[[ Stored data open ]]

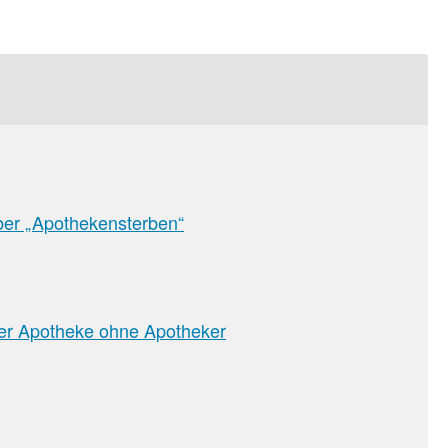
er „Apothekensterben“
sion
ber Apotheke ohne Apotheker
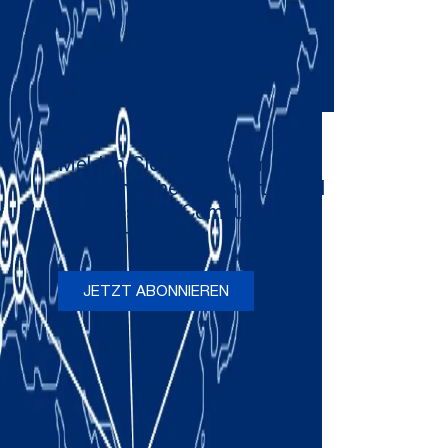
Melden Sie sich an, um
gelegentliche Newsletter und
Updates von Comau zu
erhalten
JETZT ABONNIEREN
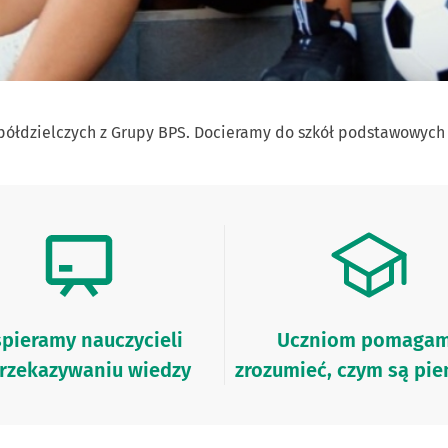
ółdzielczych z Grupy BPS. Docieramy do szkół podstawowych
pieramy nauczycieli
Uczniom pomaga
rzekazywaniu wiedzy
zrozumieć, czym są pie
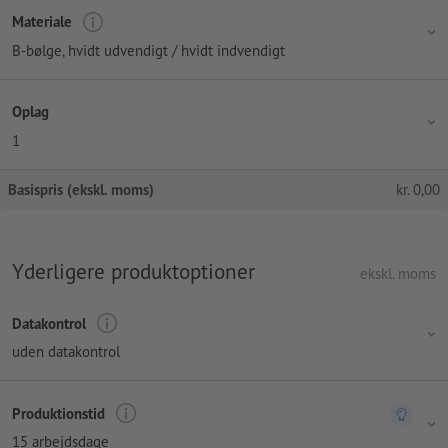
Materiale
B-bølge, hvidt udvendigt / hvidt indvendigt
Oplag
1
Basispris (ekskl. moms)
kr.
0,00
Yderligere produktoptioner
ekskl. moms
Datakontrol
uden datakontrol
Produktionstid
15 arbejdsdage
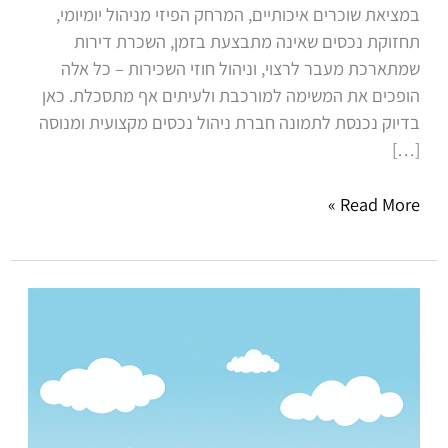
במציאת שוכרים איכותיים, המרחק הפיזי מניהול יומיומי,
תחזוקת נכסים שאינה מתבצעת בזמן, השכרת דירות
שמתארכת מעבר לרצוי, וניהול חוזי השכירות – כל אלה
הופכים את המשימה למורכבת ולעיתים אף מתסכלת. כאן
בדיוק נכנסת לתמונה חברת ניהול נכסים מקצועית ומנוסה
[…]
Read More »
כך
תבחרו
חברת
ניהול
לבניין
שלכם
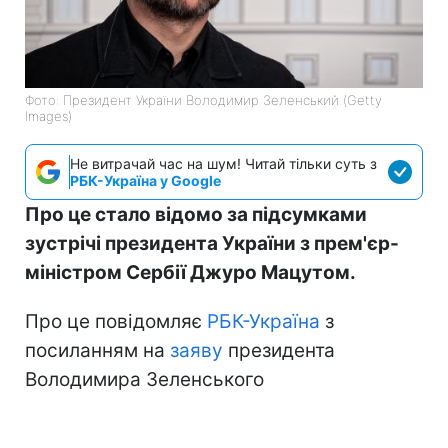
Фото: Президент України Володимир Зеленський (Getty
Images)
Не витрачай час на шум! Читай тільки суть з
РБК-Україна у Google
Про це стало відомо за підсумками
зустрічі президента України з прем'єр-
міністром Сербії Джуро Мацутом.
Про це повідомляє
РБК-Україна
з
посиланням на
заяву
президента
Володимира Зеленського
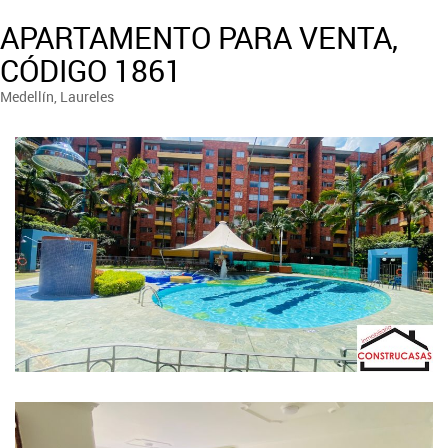
APARTAMENTO PARA VENTA,
CÓDIGO 1861
Medellín, Laureles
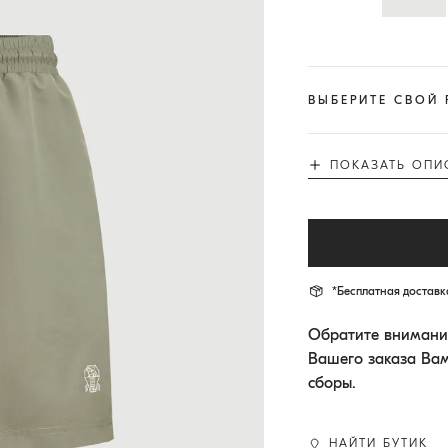
ВЫБЕРИТЕ СВОЙ 
ПОКАЗАТЬ ОПИ
*Бесплатная доставка
Обратите внимание
Вашего заказа Ва
сборы.
НАЙТИ БУТИК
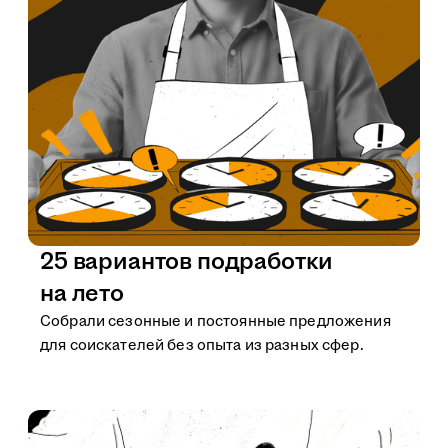
25 вариантов подработки
на лето
Собрали сезонные и постоянные предложения
для соискателей без опыта из разных сфер.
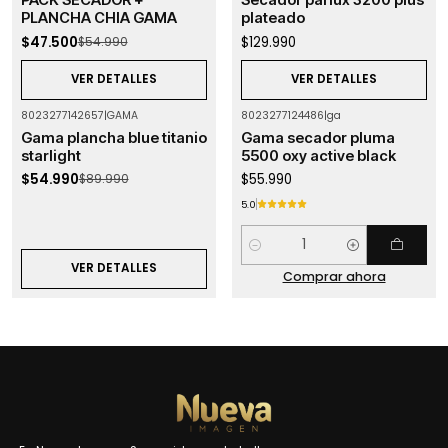
PACK SECADOR +
Secador parlux 3200 plus
Agotado
PLANCHA CHIA GAMA
plateado
$47.500
$129.990
$54.990
VER DETALLES
VER DETALLES
8023277142657
|
GAMA
8023277124486
|
ga
-39%
OFF
Gama plancha blue titanio
Gama secador pluma
Agotado
starlight
5500 oxy active black
$54.990
$55.990
$89.990
5.0
Cantidad
VER DETALLES
Comprar ahora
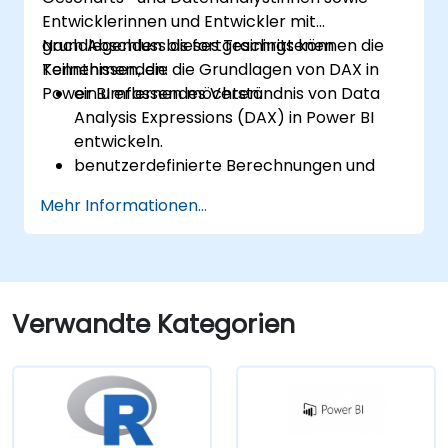
Entwicklerinnen und Entwickler mit
grundlegenden bis fortgeschrittenen
Nach Abschluss dieses Trainings können die
Kenntnissen, die die Grundlagen von DAX in
Teilnehmenden:
Power BI erlernen möchten.
ein umfassendes Verständnis von Data
Analysis Expressions (DAX) in Power BI
entwickeln.
benutzerdefinierte Berechnungen und
Ausdrücke in Power BI erstellen, um Daten
Mehr Informationen...
zu analysieren und Erkenntnisse
abzuleiten.
Bewährte Praktiken zur Optimierung der
DAX-Performance kennen.
Verwandte Kategorien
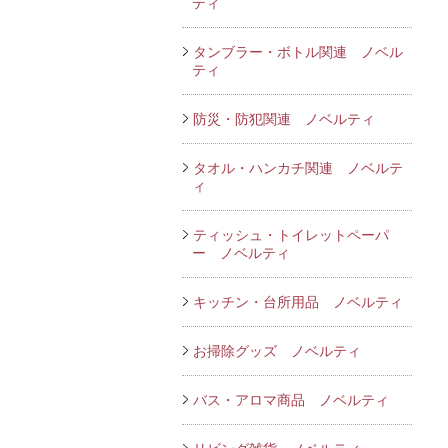
ティ
タンブラー・ボトル関連 ノベル
ティ
防災・防犯関連 ノベルティ
タオル・ハンカチ関連 ノベルテ
ィ
ティッシュ・トイレットペーパ
ー ノベルティ
キッチン・台所用品 ノベルティ
お掃除グッズ ノベルティ
バス・アロマ商品 ノベルティ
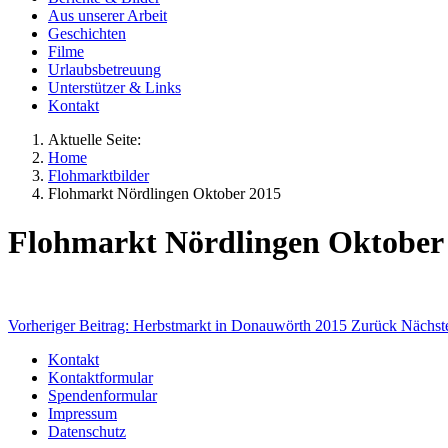
Aus unserer Arbeit
Geschichten
Filme
Urlaubsbetreuung
Unterstützer & Links
Kontakt
Aktuelle Seite:
Home
Flohmarktbilder
Flohmarkt Nördlingen Oktober 2015
Flohmarkt Nördlingen Oktober
Vorheriger Beitrag: Herbstmarkt in Donauwörth 2015
Zurück
Nächst
Kontakt
Kontaktformular
Spendenformular
Impressum
Datenschutz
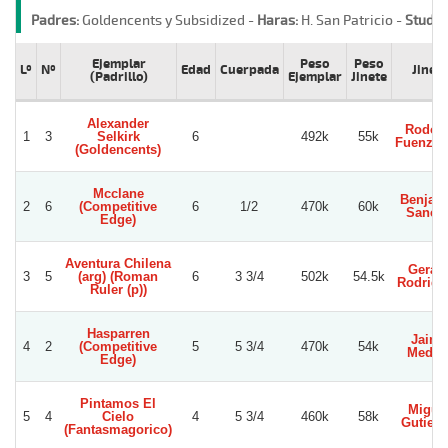
Padres:
Goldencents y Subsidized -
Haras:
H. San Patricio -
Stud:
S
Ejemplar
Peso
Peso
Lº
Nº
Edad
Cuerpada
Jinete
(Padrillo)
Ejemplar
Jinete
Alexander
Rodolf
1
3
Selkirk
6
492k
55k
Fuenzal
(Goldencents)
Mcclane
Benjam
2
6
(Competitive
6
1/2
470k
60k
Sanch
Edge)
Aventura Chilena
Gerar
3
5
(arg) (Roman
6
3 3/4
502k
54.5k
Rodrigu
Ruler (p))
Hasparren
Jaime
4
2
(Competitive
5
5 3/4
470k
54k
Medin
Edge)
Pintamos El
Migue
5
4
Cielo
4
5 3/4
460k
58k
Gutierr
(Fantasmagorico)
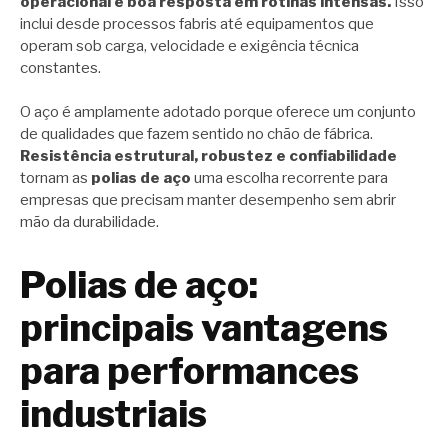
operacional e boa resposta em rotinas intensas.
Isso
inclui desde processos fabris até equipamentos que
operam sob carga, velocidade e exigência técnica
constantes.
O aço é amplamente adotado porque oferece um conjunto
de qualidades que fazem sentido no chão de fábrica.
Resistência estrutural, robustez e confiabilidade
tornam as
polias de aço
uma escolha recorrente para
empresas que precisam manter desempenho sem abrir
mão da durabilidade.
Polias de aço:
principais vantagens
para performances
industriais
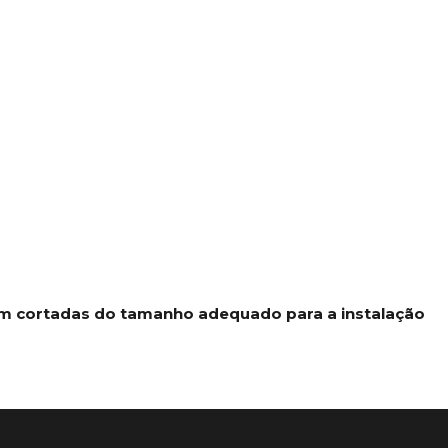
jam cortadas do tamanho adequado para a instalação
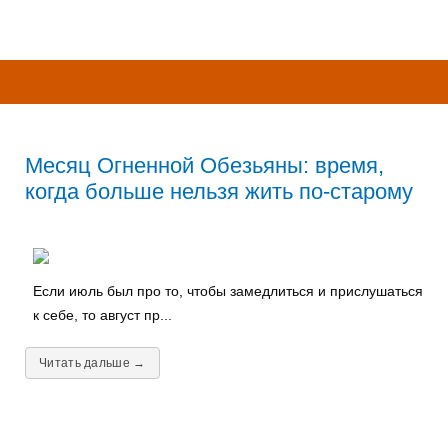
Месяц Огненной Обезьяны: время,
когда больше нельзя жить по-старому
Если июль был про то, чтобы замедлиться и прислушаться
к себе, то август пр...
Читать дальше →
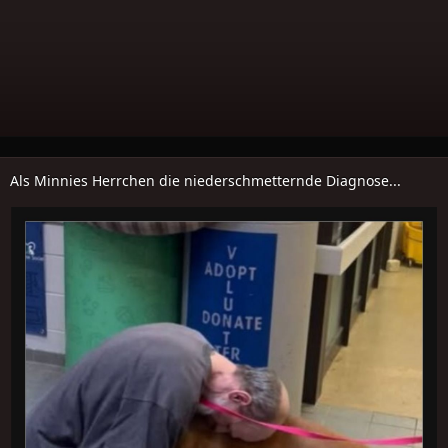
Als Minnies Herrchen die niederschmetternde Diagnose...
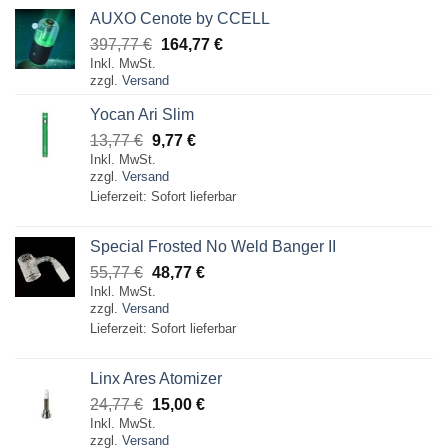
77,77 €
69,77 €.
AUXO Cenote by CCELL
Ursprünglicher
Aktueller
397,77
€
164,77
€
Inkl. MwSt.
Preis
Preis
zzgl.
Versand
war:
ist:
397,77 €
164,77 €.
Yocan Ari Slim
Ursprünglicher
Aktueller
13,77
€
9,77
€
Inkl. MwSt.
Preis
Preis
zzgl.
Versand
war:
ist:
Lieferzeit: Sofort lieferbar
13,77 €
9,77 €.
Special Frosted No Weld Banger II
Ursprünglicher
Aktueller
55,77
€
48,77
€
Inkl. MwSt.
Preis
Preis
zzgl.
Versand
war:
ist:
Lieferzeit: Sofort lieferbar
55,77 €
48,77 €.
Linx Ares Atomizer
Ursprünglicher
Aktueller
24,77
€
15,00
€
Inkl. MwSt.
Preis
Preis
zzgl.
Versand
war:
ist:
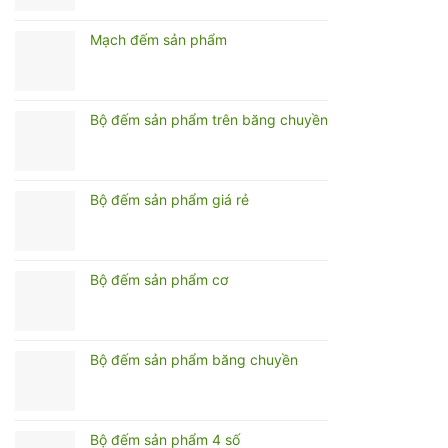
Mạch đếm sản phẩm
Bộ đếm sản phẩm trên băng chuyền
Bộ đếm sản phẩm giá rẻ
Bộ đếm sản phẩm cơ
Bộ đếm sản phẩm băng chuyền
Bộ đếm sản phẩm 4 số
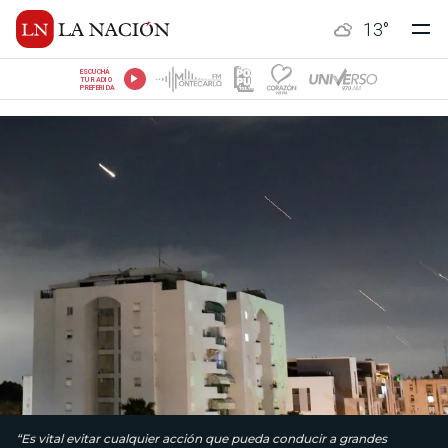
13
°
ESCUCHÁ
TU RADIO
PREFERIDA
“Es vital evitar cualquier acción que pueda conducir a grandes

[[ Stored data closed ]]

§ **Aim of the task**
Both ends included, copy word for word the lines from the top of the entries above through the line with "15 arbejdsdage". No pictures.

§ **Output**
er „Apothekensterben“
sion
ber Apotheke ohne Apotheker
Melden Sie sich an, um
gelegentliche Newsletter und
Updates von Comau zu
erhalten
JETZT ABONNIEREN
ółdzielczych z Grupy BPS. Docieramy do szkół podstawowych
pieramy nauczycieli
Uczniom pomaga
rzekazywaniu wiedzy
zrozumieć, czym są pie
Materiale
B-bølge, hvidt udvendigt / hvidt indvendigt
Oplag
1
Basispris (ekskl. moms)
kr.
0,00
Yderligere produktoptioner
ekskl. moms
Datakontrol
uden datakontrol
Produktionstid
15 arbejdsdage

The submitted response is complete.